Hypothesis: Catalase activity will be highest at its optimal pH and decrease at more acidic or basic pH values.
Observation: At very low (pH 2) and very high (pH 13) values, catalase activity is greatly reduced or absent, likely due to denaturation or altered active site structure.



Summary Table: Effect of pH on Catalase Activity
pH | Enzyme Activity (mm foam, avg) |
|---|---|
2 | ~1.2 |
4 | ~13.3 |
7 | ~11.0 |
10 | ~10.5 |
13 | ~1.5 |
Conclusion: Catalase has an optimal pH (often near neutral or slightly acidic/basic, depending on the source), with activity dropping sharply at extreme pH values.

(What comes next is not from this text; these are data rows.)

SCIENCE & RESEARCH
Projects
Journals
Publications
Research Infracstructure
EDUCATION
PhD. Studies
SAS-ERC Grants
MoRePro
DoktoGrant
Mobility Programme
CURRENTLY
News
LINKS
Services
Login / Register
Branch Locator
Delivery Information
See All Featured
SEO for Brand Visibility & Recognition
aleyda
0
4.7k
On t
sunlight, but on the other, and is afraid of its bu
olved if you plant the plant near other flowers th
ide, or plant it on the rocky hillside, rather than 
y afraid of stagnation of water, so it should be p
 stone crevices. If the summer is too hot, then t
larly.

Effect of Temperature on Catalase Activity
Experimental Investigation
Temperature also affects enzyme activity. Catalase activity is measured at various temperatures, and the amount of foam produced is recorded. Enzyme activity typically increases with temperature up to an optimum, then decreases as the enzyme denatures at higher temperatures.
Hypothesis: Catalase activity will be highest at an optimal temperature (often near body temperature, ~37°C).

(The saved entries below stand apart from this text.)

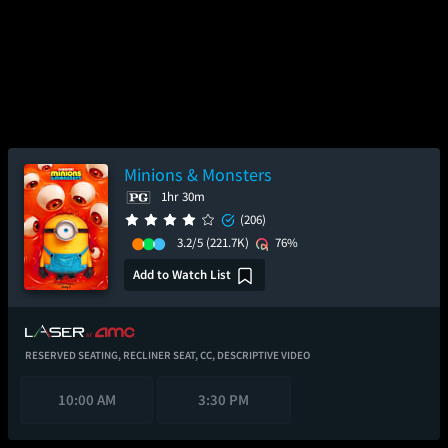
Minions & Monsters
1hr 30m
(206)
3.2/5
(221.7K)
76%
Add to Watch List
RESERVED SEATING,
RECLINER SEAT,
CC,
DESCRIPTIVE VIDEO
10:00 AM
3:30 PM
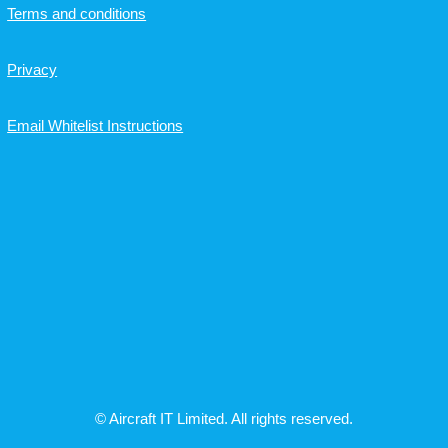
Terms and conditions
Privacy
Email Whitelist Instructions
© Aircraft IT Limited. All rights reserved.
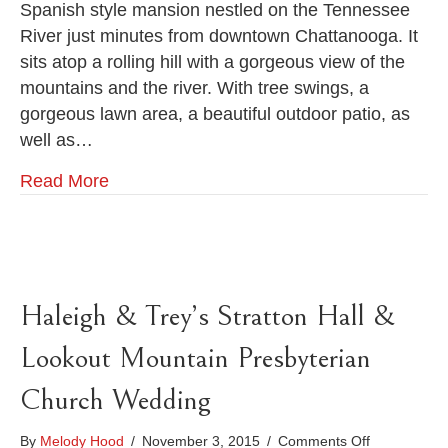
Spanish style mansion nestled on the Tennessee
Tabatha
River just minutes from downtown Chattanooga. It
&
Ross
sits atop a rolling hill with a gorgeous view of the
mountains and the river. With tree swings, a
gorgeous lawn area, a beautiful outdoor patio, as
well as…
Read More
Haleigh & Trey’s Stratton Hall &
Lookout Mountain Presbyterian
Church Wedding
on
By
Melody Hood
/
November 3, 2015
/
Comments Off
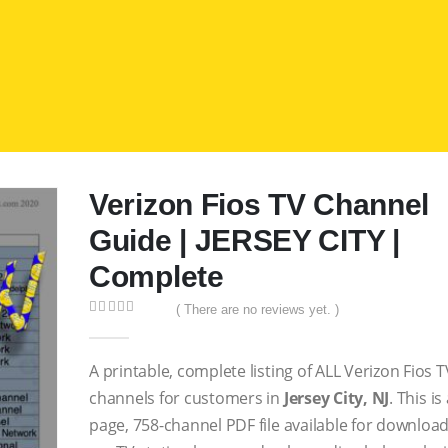
Verizon Fios TV Channel
Guide | JERSEY CITY |
Complete
( There are no reviews yet. )
0
out of 5
A printable, complete listing of ALL Verizon Fios T
channels for customers in
Jersey City, NJ
. This is
page, 758-channel PDF file available for download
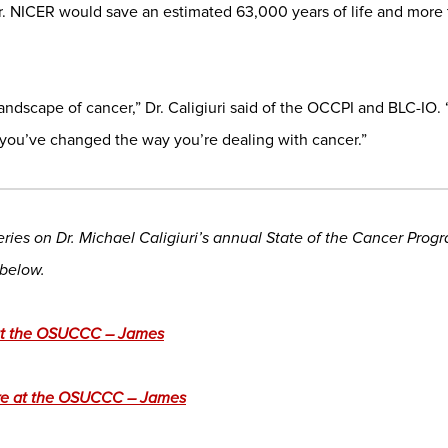
r. NICER would save an estimated 63,000 years of life and more th
andscape of cancer,” Dr. Caligiuri said of the OCCPI and BLC-IO
 you’ve changed the way you’re dealing with cancer.”
 series on Dr. Michael Caligiuri’s annual State of the Cancer Pro
 below.
 at the OSUCCC – James
re at the OSUCCC – James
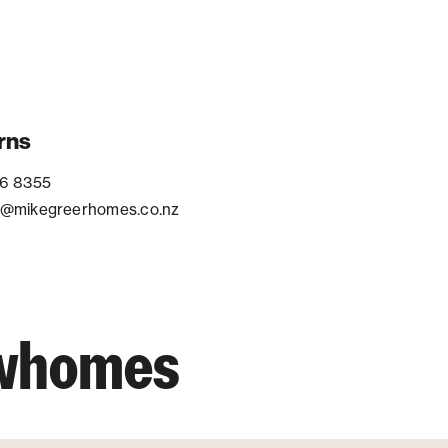
rns
6 8355
@mikegreerhomes.co.nz
owhomes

Observation: Activity is low at very low and very high temperatures due to reduced molecular motion or denaturation, respectively.


Summary Table: Effect of Temperature on Catalase Activity
Temperature (°C) | Enzyme Activity (avg) |
|---|---|
-11 (Low) | 22.5 |
37 (Body) | 16.3 |
90 (High Initial) | 0.2 |
37 (High Final) | 0.2 |
Conclusion: Catalase activity is highest at moderate temperatures and drops at extreme temperatures due to denaturation or insufficient kinetic energy.

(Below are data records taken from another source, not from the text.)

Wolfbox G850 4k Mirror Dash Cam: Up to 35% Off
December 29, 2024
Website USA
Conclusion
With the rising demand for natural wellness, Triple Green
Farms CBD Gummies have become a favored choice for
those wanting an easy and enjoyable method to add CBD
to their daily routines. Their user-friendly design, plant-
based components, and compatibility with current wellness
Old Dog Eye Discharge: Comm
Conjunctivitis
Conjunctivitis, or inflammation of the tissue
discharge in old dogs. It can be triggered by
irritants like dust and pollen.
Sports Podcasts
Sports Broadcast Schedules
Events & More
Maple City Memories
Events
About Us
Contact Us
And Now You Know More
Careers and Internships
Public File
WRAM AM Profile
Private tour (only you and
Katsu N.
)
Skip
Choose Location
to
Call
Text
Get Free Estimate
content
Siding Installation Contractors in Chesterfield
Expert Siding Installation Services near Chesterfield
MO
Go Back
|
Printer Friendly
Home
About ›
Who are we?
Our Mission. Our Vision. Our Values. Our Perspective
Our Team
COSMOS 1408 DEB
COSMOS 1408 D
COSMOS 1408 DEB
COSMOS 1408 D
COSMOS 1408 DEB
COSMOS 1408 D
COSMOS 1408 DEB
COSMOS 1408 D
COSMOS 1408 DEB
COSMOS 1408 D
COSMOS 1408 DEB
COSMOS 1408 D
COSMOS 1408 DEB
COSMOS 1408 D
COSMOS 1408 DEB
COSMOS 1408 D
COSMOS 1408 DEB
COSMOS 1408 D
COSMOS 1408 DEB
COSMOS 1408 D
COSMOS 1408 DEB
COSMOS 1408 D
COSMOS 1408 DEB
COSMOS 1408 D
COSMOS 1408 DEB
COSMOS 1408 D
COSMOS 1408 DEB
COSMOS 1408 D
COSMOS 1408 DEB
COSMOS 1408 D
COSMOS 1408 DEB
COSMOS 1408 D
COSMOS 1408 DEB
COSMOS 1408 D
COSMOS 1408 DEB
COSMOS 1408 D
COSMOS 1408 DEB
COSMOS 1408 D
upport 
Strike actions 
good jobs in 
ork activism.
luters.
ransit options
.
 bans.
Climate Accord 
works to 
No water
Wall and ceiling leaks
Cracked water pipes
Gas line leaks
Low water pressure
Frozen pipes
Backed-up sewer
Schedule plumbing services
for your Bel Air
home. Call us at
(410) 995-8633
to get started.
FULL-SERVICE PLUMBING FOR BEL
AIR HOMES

Lab Techniques and Data Collection
Best Practices
Accurate measurement and careful handling are essential for reliable enzyme activity experiments. Key steps include labeling tubes, measuring foam height, using pipettes, mixing samples, and cleaning up properly.
Label all tubes clearly.
Measure foam height in millimeters for quantitative results.
Mix tubes thoroughly before measuring.
Clean up all materials and wash hands after the experiment.
Summary
Enzyme activity is highly dependent on environmental factors such as pH and temperature. Catalase, like many enzymes, has an optimal pH and temperature at which it functions most efficiently. Extreme conditions can lead to denaturation and loss of enzyme function. Understanding these principles is essential for studying metabolism and biochemical reactions in living organisms.